» Task statement
Type out the data below in its entirety, exactly as given.
● ● ● ● ● ● ●
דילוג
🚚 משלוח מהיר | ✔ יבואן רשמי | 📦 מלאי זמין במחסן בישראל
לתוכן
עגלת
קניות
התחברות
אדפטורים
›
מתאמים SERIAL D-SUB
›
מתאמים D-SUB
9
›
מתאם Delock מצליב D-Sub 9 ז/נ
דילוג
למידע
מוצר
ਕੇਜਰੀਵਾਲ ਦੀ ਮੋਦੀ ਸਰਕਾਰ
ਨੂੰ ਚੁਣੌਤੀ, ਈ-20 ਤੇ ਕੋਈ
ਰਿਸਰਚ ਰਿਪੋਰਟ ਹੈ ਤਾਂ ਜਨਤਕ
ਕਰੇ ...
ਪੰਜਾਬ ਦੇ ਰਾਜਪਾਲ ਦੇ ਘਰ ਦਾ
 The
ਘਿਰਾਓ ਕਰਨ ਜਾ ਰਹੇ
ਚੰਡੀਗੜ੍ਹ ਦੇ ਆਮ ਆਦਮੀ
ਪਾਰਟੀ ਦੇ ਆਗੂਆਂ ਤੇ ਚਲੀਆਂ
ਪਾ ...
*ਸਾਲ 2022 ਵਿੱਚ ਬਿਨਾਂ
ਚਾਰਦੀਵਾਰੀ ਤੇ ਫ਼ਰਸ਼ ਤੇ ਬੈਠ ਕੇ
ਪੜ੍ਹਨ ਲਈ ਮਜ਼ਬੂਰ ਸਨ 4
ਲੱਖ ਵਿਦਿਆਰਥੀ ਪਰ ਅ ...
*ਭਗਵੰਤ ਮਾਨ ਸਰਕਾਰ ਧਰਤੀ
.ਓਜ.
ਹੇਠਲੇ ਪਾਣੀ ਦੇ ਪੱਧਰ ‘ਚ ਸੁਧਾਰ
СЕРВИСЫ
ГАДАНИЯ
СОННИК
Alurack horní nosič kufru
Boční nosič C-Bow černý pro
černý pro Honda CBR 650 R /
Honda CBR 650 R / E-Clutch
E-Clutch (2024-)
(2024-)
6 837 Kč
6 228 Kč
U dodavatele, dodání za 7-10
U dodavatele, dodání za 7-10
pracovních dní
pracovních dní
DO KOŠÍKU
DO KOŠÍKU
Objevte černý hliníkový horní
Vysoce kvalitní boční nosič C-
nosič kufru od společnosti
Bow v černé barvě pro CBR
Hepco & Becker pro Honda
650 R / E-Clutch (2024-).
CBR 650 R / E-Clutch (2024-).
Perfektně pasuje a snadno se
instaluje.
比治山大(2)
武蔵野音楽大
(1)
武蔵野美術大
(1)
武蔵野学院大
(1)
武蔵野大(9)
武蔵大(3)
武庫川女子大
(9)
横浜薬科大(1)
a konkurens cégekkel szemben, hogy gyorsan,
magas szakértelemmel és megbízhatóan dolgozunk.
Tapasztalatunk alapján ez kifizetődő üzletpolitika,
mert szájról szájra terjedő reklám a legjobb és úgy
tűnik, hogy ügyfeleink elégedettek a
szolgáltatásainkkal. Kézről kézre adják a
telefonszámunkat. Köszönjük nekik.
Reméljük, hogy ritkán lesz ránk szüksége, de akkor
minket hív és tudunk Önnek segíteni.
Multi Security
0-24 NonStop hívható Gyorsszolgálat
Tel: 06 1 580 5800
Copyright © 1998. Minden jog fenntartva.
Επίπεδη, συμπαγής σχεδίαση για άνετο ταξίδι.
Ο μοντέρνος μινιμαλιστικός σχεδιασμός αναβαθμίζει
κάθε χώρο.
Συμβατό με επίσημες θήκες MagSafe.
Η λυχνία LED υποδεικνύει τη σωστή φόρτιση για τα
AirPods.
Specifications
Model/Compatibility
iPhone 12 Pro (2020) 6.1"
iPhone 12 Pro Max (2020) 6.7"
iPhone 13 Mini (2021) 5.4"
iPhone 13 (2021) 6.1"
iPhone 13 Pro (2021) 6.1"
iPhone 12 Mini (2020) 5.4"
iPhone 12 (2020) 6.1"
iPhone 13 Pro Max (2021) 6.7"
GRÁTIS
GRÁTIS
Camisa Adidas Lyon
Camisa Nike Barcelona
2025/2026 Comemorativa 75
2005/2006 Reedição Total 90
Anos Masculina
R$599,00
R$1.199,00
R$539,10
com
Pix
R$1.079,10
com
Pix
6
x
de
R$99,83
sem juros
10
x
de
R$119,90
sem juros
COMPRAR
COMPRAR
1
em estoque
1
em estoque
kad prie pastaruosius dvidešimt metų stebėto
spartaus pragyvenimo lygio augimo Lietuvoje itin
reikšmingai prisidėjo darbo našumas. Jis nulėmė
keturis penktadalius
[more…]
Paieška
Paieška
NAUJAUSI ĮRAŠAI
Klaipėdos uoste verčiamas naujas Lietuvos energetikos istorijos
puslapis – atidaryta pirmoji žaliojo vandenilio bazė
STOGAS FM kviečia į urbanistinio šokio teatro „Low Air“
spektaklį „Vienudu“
● ● ● ● ● ● ●
» Output below
דילוג
🚚 משלוח מהיר | ✔ יבואן רשמי | 📦 מלאי זמין במחסן בישראל
לתוכן
עגלת
קניות
התחברות
אדפטורים
›
מתאמים SERIAL D-SUB
›
מתאמים D-SUB
9
›
מתאם Delock מצליב D-Sub 9 ז/נ
דילוג
למידע
מוצר
ਕੇਜਰੀਵਾਲ ਦੀ ਮੋਦੀ ਸਰਕਾਰ
ਨੂੰ ਚੁਣੌਤੀ, ਈ-20 ਤੇ ਕੋਈ
ਰਿਸਰਚ ਰਿਪੋਰਟ ਹੈ ਤਾਂ ਜਨਤਕ
ਕਰੇ ...
ਪੰਜਾਬ ਦੇ ਰਾਜਪਾਲ ਦੇ ਘਰ ਦਾ
 The
ਘਿਰਾਓ ਕਰਨ ਜਾ ਰਹੇ
ਚੰਡੀਗੜ੍ਹ ਦੇ ਆਮ ਆਦਮੀ
ਪਾਰਟੀ ਦੇ ਆਗੂਆਂ ਤੇ ਚਲੀਆਂ
ਪਾ ...
*ਸਾਲ 2022 ਵਿੱਚ ਬਿਨਾਂ
ਚਾਰਦੀਵਾਰੀ ਤੇ ਫ਼ਰਸ਼ ਤੇ ਬੈਠ ਕੇ
ਪੜ੍ਹਨ ਲਈ ਮਜ਼ਬੂਰ ਸਨ 4
ਲੱਖ ਵਿਦਿਆਰਥੀ ਪਰ ਅ ...
*ਭਗਵੰਤ ਮਾਨ ਸਰਕਾਰ ਧਰਤੀ
.ਓਜ.
ਹੇਠਲੇ ਪਾਣੀ ਦੇ ਪੱਧਰ ‘ਚ ਸੁਧਾਰ
СЕРВИСЫ
ГАДАНИЯ
СОННИК
Alurack horní nosič kufru
Boční nosič C-Bow černý pro
černý pro Honda CBR 650 R /
Honda CBR 650 R / E-Clutch
E-Clutch (2024-)
(2024-)
6 837 Kč
6 228 Kč
U dodavatele, dodání za 7-10
U dodavatele, dodání za 7-10
pracovních dní
pracovních dní
DO KOŠÍKU
DO KOŠÍKU
Objevte černý hliníkový horní
Vysoce kvalitní boční nosič C-
nosič kufru od společnosti
Bow v černé barvě pro CBR
Hepco & Becker pro Honda
650 R / E-Clutch (2024-).
CBR 650 R / E-Clutch (2024-).
Perfektně pasuje a snadno se
instaluje.
比治山大(2)
武蔵野音楽大
(1)
武蔵野美術大
(1)
武蔵野学院大
(1)
武蔵野大(9)
武蔵大(3)
武庫川女子大
(9)
横浜薬科大(1)
a konkurens cégekkel szemben, hogy gyorsan,
magas szakértelemmel és megbízhatóan dolgozunk.
Tapasztalatunk alapján ez kifizetődő üzletpolitika,
mert szájról szájra terjedő reklám a legjobb és úgy
tűnik, hogy ügyfeleink elégedettek a
szolgáltatásainkkal. Kézről kézre adják a
telefonszámunkat. Köszönjük nekik.
Reméljük, hogy ritkán lesz ránk szüksége, de akkor
minket hív és tudunk Önnek segíteni.
Multi Security
0-24 NonStop hívható Gyorsszolgálat
Tel: 06 1 580 5800
Copyright © 1998. Minden jog fenntartva.
Επίπεδη, συμπαγής σχεδίαση για άνετο ταξίδι.
Ο μοντέρνος μινιμαλιστικός σχεδιασμός αναβαθμίζει
κάθε χώρο.
Συμβατό με επίσημες θήκες MagSafe.
Η λυχνία LED υποδεικνύει τη σωστή φόρτιση για τα
AirPods.
Specifications
Model/Compatibility
iPhone 12 Pro (2020) 6.1"
iPhone 12 Pro Max (2020) 6.7"
iPhone 13 Mini (2021) 5.4"
iPhone 13 (2021) 6.1"
iPhone 13 Pro (2021) 6.1"
iPhone 12 Mini (2020) 5.4"
iPhone 12 (2020) 6.1"
iPhone 13 Pro Max (2021) 6.7"
GRÁTIS
GRÁTIS
Camisa Adidas Lyon
Camisa Nike Barcelona
2025/2026 Comemorativa 75
2005/2006 Reedição Total 90
Anos Masculina
R$599,00
R$1.199,00
R$539,10
com
Pix
R$1.079,10
com
Pix
6
x
de
R$99,83
sem juros
10
x
de
R$119,90
sem juros
COMPRAR
COMPRAR
1
em estoque
1
em estoque
kad prie pastaruosius dvidešimt metų stebėto
spartaus pragyvenimo lygio augimo Lietuvoje itin
reikšmingai prisidėjo darbo našumas. Jis nulėmė
keturis penktadalius
[more…]
Paieška
Paieška
NAUJAUSI ĮRAŠAI
Klaipėdos uoste verčiamas naujas Lietuvos energetikos istorijos
puslapis – atidaryta pirmoji žaliojo vandenilio bazė
STOGAS FM kviečia į urbanistinio šokio teatro „Low Air“
spektaklį „Vienudu“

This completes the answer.